I rischi ambientali legati al traffico di petroliere riguardano da vicino Taranto e il Mar Grande. Grazie al progetto Tempa Rossa, il traffico petrolifero aumenterà notevolmente nel nostro mare. Si prevedono 90 petroliere in più all’anno che si andranno ad aggiungere alle attuali. Con l’aumento del numero di petroliere, aumenterà notevolmente anche il rischio di incidenti rilevanti e di sversamenti di petrolio che provocherebbero danni incalcolabili nel Mar Grande, un mare chiuso su tutti i lati, e delimitato dalle meravigliose Isole Cheradi che dovrebbero divenire Area Marina Protetta, e dalle due scogliere artificiali che partono rispettivamente da San Vito e da Punta Rondinella.
Una volta in mare il petrolio produce impatti gravissimi su ecosistemi e organismi.

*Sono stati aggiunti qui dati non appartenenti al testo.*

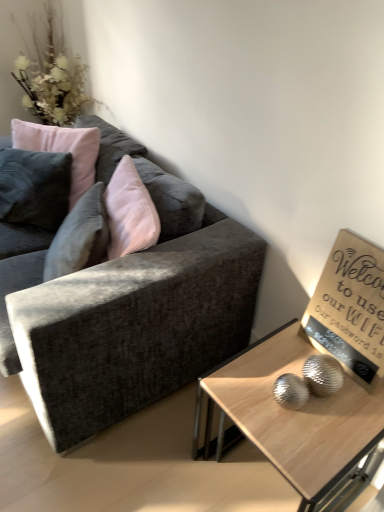 You are a GUI agent. You are given a task and a screenshot of the screen. Output one action in this format:
    pyautogui.click(x=<x>, y=<y>)
    Task: Click on the free space above wooden glossy coffee table at lower right (from a real-world perspective)
    This screenshot has height=512, width=384.
    Given the screenshot: What is the action you would take?
    tap(303, 403) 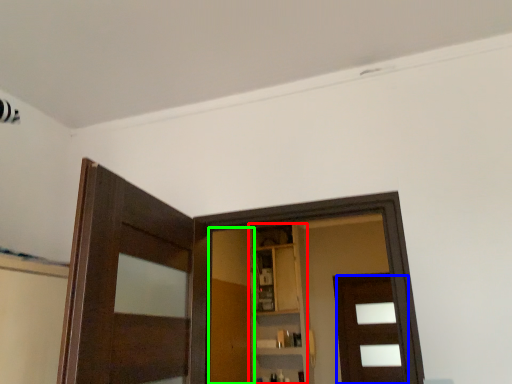 Question: Based on their relative distances, which object is farther from cabinetry (highlighted by a red box)? Choose from door (highlighted by a blue box) and barn door (highlighted by a green box).

Choices:
 (A) door
 (B) barn door

Answer: (A) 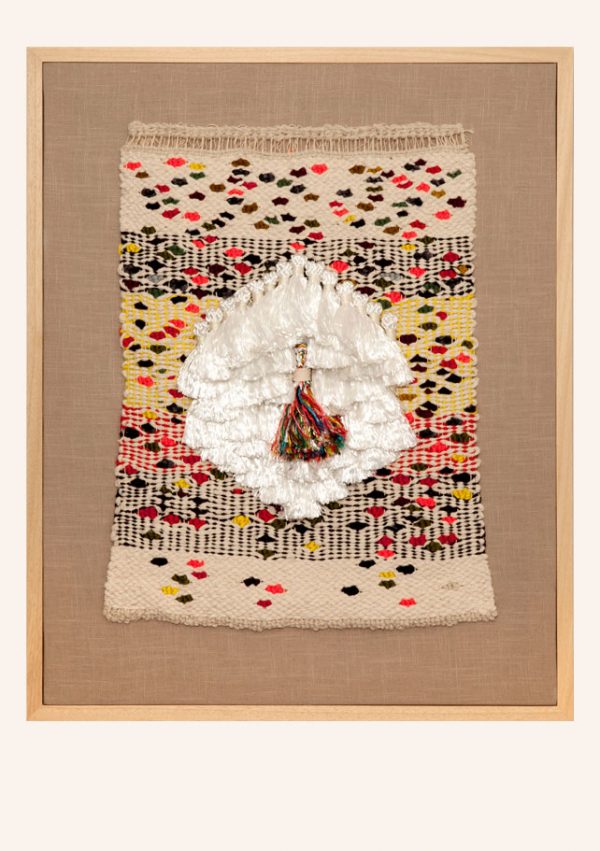 Where is `art`? The image size is (600, 851). art is located at coordinates (411, 546).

La porzione più pesante tende a precipitare sul fondale marino ricoprendo vegetali e animali. Le specie più sensibili tendono a scomparire e gli habitat più vulnerabili perdono le loro caratteristiche e risultano impoveriti. La porzione del petrolio che raggiunge le aree costiere mostra un differente comportamento in relazione al tipo di costa: sulle coste rocciose il petrolio si solidifica e crea uno strato catramoso mentre su quelle sabbiose impregna il sedimento sciolto. I delicati ambienti lagunari (come il Mar Piccolo di Taranto) mostrano i danni peggiori e i tempi di recupero sono lunghissimi, dell’ordine di 5-10 anni. Per alcuni ricercatori anche dopo 20 anni, gli ambienti invasi da una marea nera non tornano più ad essere come prima.

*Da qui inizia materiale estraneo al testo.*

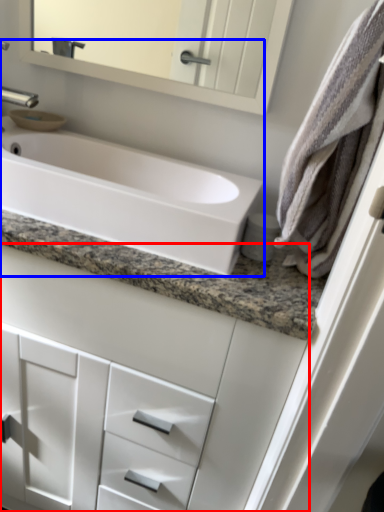 Question: Which object is closer to the camera taking this photo, bathroom cabinet (highlighted by a red box) or sink (highlighted by a blue box)?

Choices:
 (A) bathroom cabinet
 (B) sink

Answer: (A) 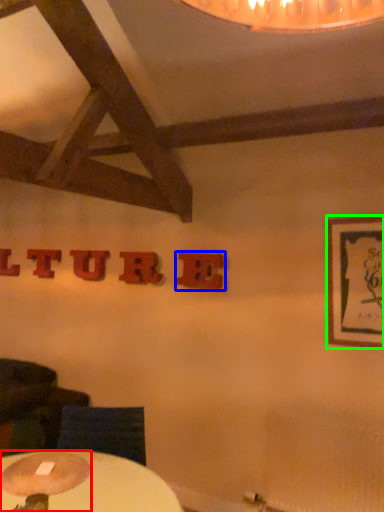 Question: Considering the real-world distances, which object is closest to table lamp (highlighted by a red box)? letter (highlighted by a blue box) or picture frame (highlighted by a green box).

Choices:
 (A) letter
 (B) picture frame

Answer: (A)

Gli effetti a breve termine di una marea nera sugli animali marini sono disastrosi. Il totale ricoprimento fisico impedisce la respirazione, l’alimentazione e la termoregolazione. Ogni animale, dagli invertebrati ai pesci, dai rettili ai mammiferi marini e agli uccelli, muore in breve tempo. Gli animali che sopravvivono tendono ad assorbire e accumulare gli idrocarburi nei loro tessuti e nei loro organi. Ciò induce effetti subletali che vanno dalle deformazioni larvali alle disfunzioni a livello endocrino, dalla depressione del sistema immunitario all’insorgenza di tumori.
Gli effetti negativi sulla salute riguardano anche gli esseri umani che si alimentano di animali contaminati (molluschi, crostacei, echinodermi e pesci). Gli idrocarburi più pericolosi sono gli IPA (Idrocarburi Policiclici Aromatici) che tendono ad accumularsi nei tessuti adiposi. Una volta entrati nell’organismo, gli IPA vengono convertiti da particolari enzimi in composti più reattivi che tendono a legarsi al DNA e a indurre mutazioni. Gli animali e gli uomini esposti a IPA presentano una predisposizione all’insorgenza di forme tumorali. Questo quadro avvilente dimostra come ogni attività antropica legata al petrolio generi danni incalcolabili all’ambiente, agli animali e agli esseri umani.